▶ **Problem**: The entries that follow should be repeated exactly, with no pictures kept.

** Material provided follows **

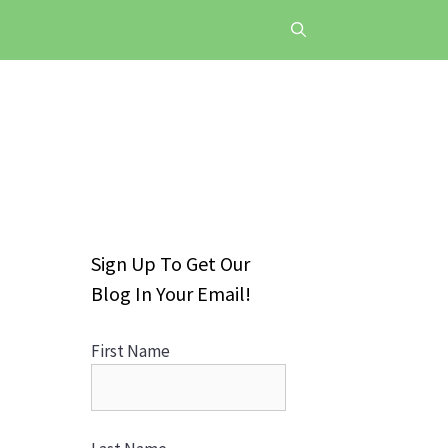
Sign Up To Get Our
Blog In Your Email!
First Name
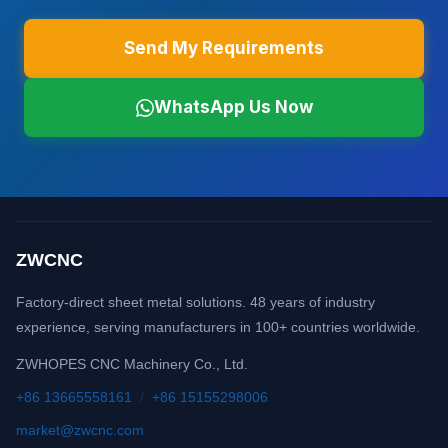
Send My Requirements
WhatsApp Us Now
ZWCNC
Factory-direct sheet metal solutions. 48 years of industry
experience, serving manufacturers in 100+ countries worldwide.
ZWHOPES CNC Machinery Co., Ltd.
+86 13665558161
/
+86 15155298006
market@zwcnc.com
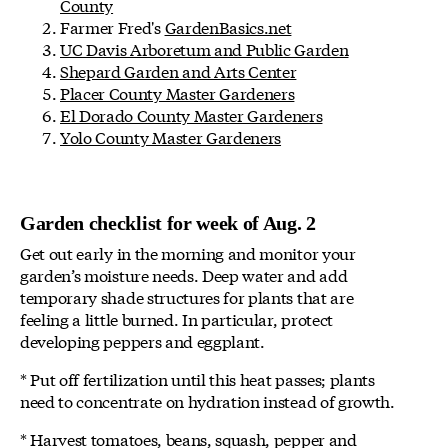
County
Farmer Fred's
GardenBasics.net
UC Davis Arboretum and Public Garden
Shepard Garden and Arts Center
Placer County Master Gardeners
El Dorado County Master Gardeners
Yolo County Master Gardeners
Garden checklist for week of Aug. 2
Get out early in the morning and monitor your
garden’s moisture needs. Deep water and add
temporary shade structures for plants that are
feeling a little burned. In particular, protect
developing peppers and eggplant.
* Put off fertilization until this heat passes; plants
need to concentrate on hydration instead of growth.
* Harvest tomatoes, beans, squash, pepper and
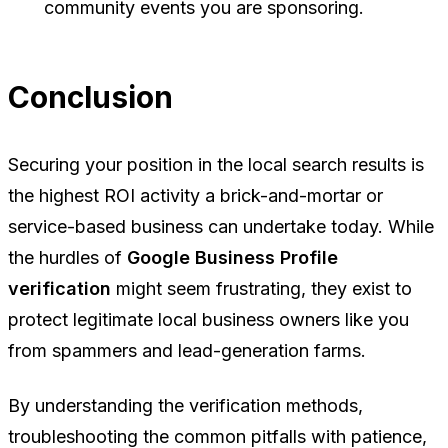
community events you are sponsoring.
Conclusion
Securing your position in the local search results is
the highest ROI activity a brick-and-mortar or
service-based business can undertake today. While
the hurdles of
Google Business Profile
verification
might seem frustrating, they exist to
protect legitimate local business owners like you
from spammers and lead-generation farms.
By understanding the verification methods,
troubleshooting the common pitfalls with patience,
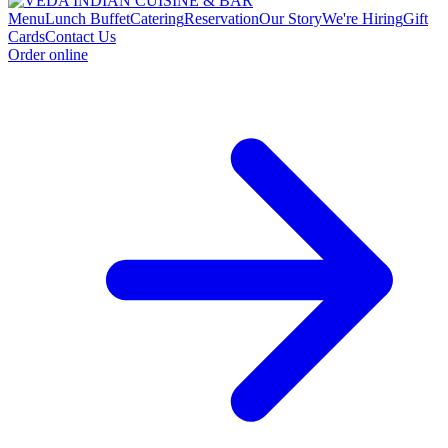
Menu
Lunch Buffet
Catering
Reservation
Our Story
We're Hiring
Gift
Cards
Contact Us
Order online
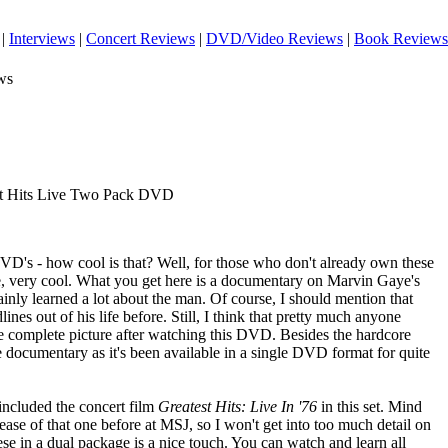
|
Interviews
|
Concert Reviews
|
DVD/Video Reviews
|
Book Reviews
ws
st Hits Live Two Pack DVD
D's - how cool is that? Well, for those who don't already own these
se, very cool. What you get here is a documentary on Marvin Gaye's
ertainly learned a lot about the man. Of course, I should mention that
lines out of his life before. Still, I think that pretty much anyone
complete picture after watching this DVD. Besides the hardcore
 documentary as it's been available in a single DVD format for quite
included the concert film
Greatest Hits: Live In '76
in this set. Mind
ease of that one before at MSJ, so I won't get into too much detail on
these in a dual package is a nice touch. You can watch and learn all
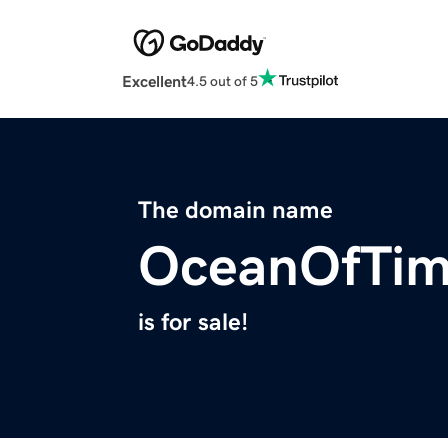
Excellent
4.5 out of 5
The domain name
OceanOfTi
is for sale!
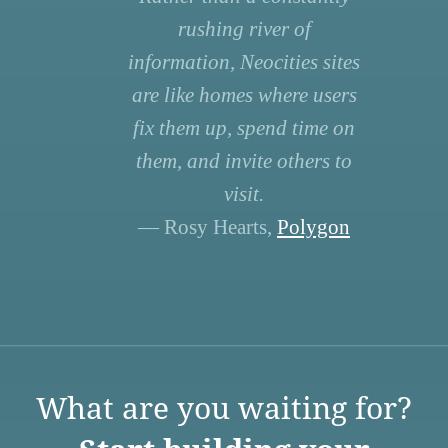
rushing river of
information, Neocities sites
are like homes where users
fix them up, spend time on
them, and invite others to
visit.
— Rosy Hearts,
Polygon
What are you waiting for?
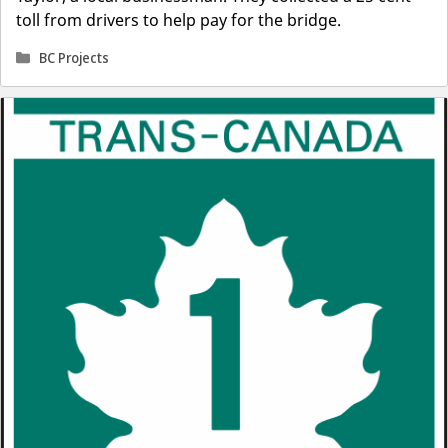
toll from drivers to help pay for the bridge.
Categories
BC Projects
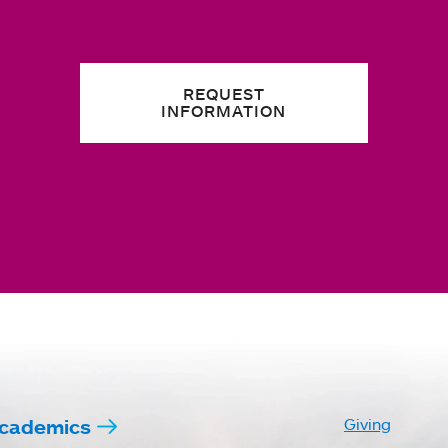
REQUEST
INFORMATION
cademics
Giving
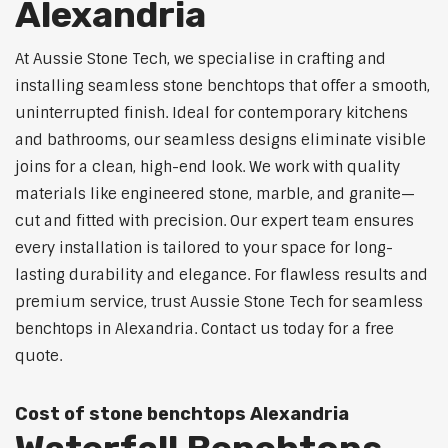
Alexandria
At Aussie Stone Tech, we specialise in crafting and
installing seamless stone benchtops that offer a smooth,
uninterrupted finish. Ideal for contemporary kitchens
and bathrooms, our seamless designs eliminate visible
joins for a clean, high-end look. We work with quality
materials like engineered stone, marble, and granite—
cut and fitted with precision. Our expert team ensures
every installation is tailored to your space for long-
lasting durability and elegance. For flawless results and
premium service, trust Aussie Stone Tech for seamless
benchtops in Alexandria. Contact us today for a free
quote.
Cost of stone benchtops Alexandria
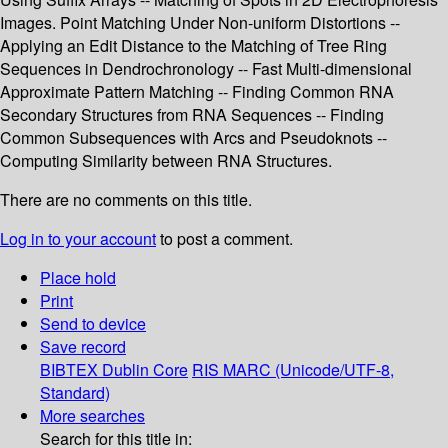
Images. Point Matching Under Non-uniform Distortions --
Applying an Edit Distance to the Matching of Tree Ring
Sequences in Dendrochronology -- Fast Multi-dimensional
Approximate Pattern Matching -- Finding Common RNA
Secondary Structures from RNA Sequences -- Finding
Common Subsequences with Arcs and Pseudoknots --
Computing Similarity between RNA Structures.
There are no comments on this title.
Log in to your account
to post a comment.
Place hold
Print
Send to device
Save record
BIBTEX
Dublin Core
RIS
MARC (Unicode/UTF-8,
Standard)
More searches
Search for this title in:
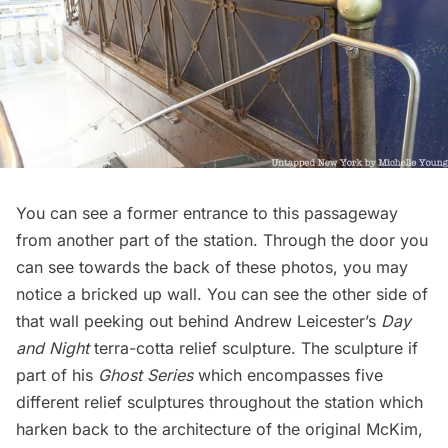
You can see a former entrance to this passageway
from another part of the station. Through the door you
can see towards the back of these photos, you may
notice a bricked up wall. You can see the other side of
that wall peeking out behind Andrew Leicester’s
Day
and Night
terra-cotta relief sculpture. The sculpture if
part of his
Ghost Series
which encompasses five
different relief sculptures throughout the station which
harken back to the architecture of the original McKim,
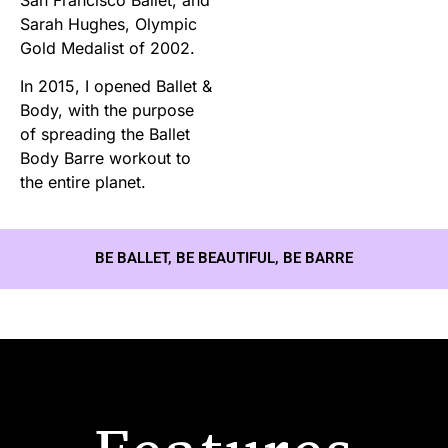
Sarah Hughes, Olympic
Gold Medalist of 2002.
In 2015, I opened Ballet &
Body, with the purpose
of spreading the Ballet
Body Barre workout to
the entire planet.
BE BALLET, BE BEAUTIFUL, BE BARRE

** End of Material provided **

▶ **Answer to this problem**:
Sign Up To Get Our
Blog In Your Email!
First Name
Send My Requirements
WhatsApp Us Now
ZWCNC
Factory-direct sheet metal solutions. 48 years of industry
experience, serving manufacturers in 100+ countries worldwide.
ZWHOPES CNC Machinery Co., Ltd.
+86 13665558161
/
+86 15155298006
market@zwcnc.com
County
Farmer Fred's
GardenBasics.net
UC Davis Arboretum and Public Garden
Shepard Garden and Arts Center
Placer County Master Gardeners
El Dorado County Master Gardeners
Yolo County Master Gardeners
Garden checklist for week of Aug. 2
Get out early in the morning and monitor your
garden’s moisture needs. Deep water and add
temporary shade structures for plants that are
feeling a little burned. In particular, protect
developing peppers and eggplant.
* Put off fertilization until this heat passes; plants
need to concentrate on hydration instead of growth.
* Harvest tomatoes, beans, squash, pepper and
community events you are sponsoring.
Conclusion
Securing your position in the local search results is
the highest ROI activity a brick-and-mortar or
service-based business can undertake today. While
the hurdles of
Google Business Profile
verification
might seem frustrating, they exist to
protect legitimate local business owners like you
from spammers and lead-generation farms.
By understanding the verification methods,
troubleshooting the common pitfalls with patience,
Menu
Lunch Buffet
Catering
Reservation
Our Story
We're Hiring
Gift
Cards
Contact Us
Order online
|
Interviews
|
Concert Reviews
|
DVD/Video Reviews
|
Book Reviews
ws
st Hits Live Two Pack DVD
D's - how cool is that? Well, for those who don't already own these
se, very cool. What you get here is a documentary on Marvin Gaye's
ertainly learned a lot about the man. Of course, I should mention that
lines out of his life before. Still, I think that pretty much anyone
complete picture after watching this DVD. Besides the hardcore
 documentary as it's been available in a single DVD format for quite
included the concert film
Greatest Hits: Live In '76
in this set. Mind
ease of that one before at MSJ, so I won't get into too much detail on
these in a dual package is a nice touch. You can watch and learn all
Excellent
4.5 out of 5
The domain name
OceanOfTi
is for sale!
rushing river of
information, Neocities sites
are like homes where users
fix them up, spend time on
them, and invite others to
visit.
— Rosy Hearts,
Polygon
What are you waiting for?
toll from drivers to help pay for the bridge.
Categories
BC Projects
REQUEST
INFORMATION
cademics
Giving
Alexandria
At Aussie Stone Tech, we specialise in crafting and
installing seamless stone benchtops that offer a smooth,
uninterrupted finish. Ideal for contemporary kitchens
and bathrooms, our seamless designs eliminate visible
joins for a clean, high-end look. We work with quality
materials like engineered stone, marble, and granite—
cut and fitted with precision. Our expert team ensures
every installation is tailored to your space for long-
lasting durability and elegance. For flawless results and
premium service, trust Aussie Stone Tech for seamless
benchtops in Alexandria. Contact us today for a free
quote.
Cost of stone benchtops Alexandria
Images. Point Matching Under Non-uniform Distortions --
Applying an Edit Distance to the Matching of Tree Ring
Sequences in Dendrochronology -- Fast Multi-dimensional
Approximate Pattern Matching -- Finding Common RNA
Secondary Structures from RNA Sequences -- Finding
Common Subsequences with Arcs and Pseudoknots --
Computing Similarity between RNA Structures.
There are no comments on this title.
Log in to your account
to post a comment.
Place hold
Print
Send to device
Save record
BIBTEX
Dublin Core
RIS
MARC (Unicode/UTF-8,
Standard)
More searches
Search for this title in:
You can see a former entrance to this passageway
from another part of the station. Through the door you
can see towards the back of these photos, you may
notice a bricked up wall. You can see the other side of
that wall peeking out behind Andrew Leicester’s
Day
and Night
terra-cotta relief sculpture. The sculpture if
part of his
Ghost Series
which encompasses five
different relief sculptures throughout the station which
harken back to the architecture of the original McKim,
Sarah Hughes, Olympic
Gold Medalist of 2002.
In 2015, I opened Ballet &
Body, with the purpose
of spreading the Ballet
Body Barre workout to
the entire planet.
BE BALLET, BE BEAUTIFUL, BE BARRE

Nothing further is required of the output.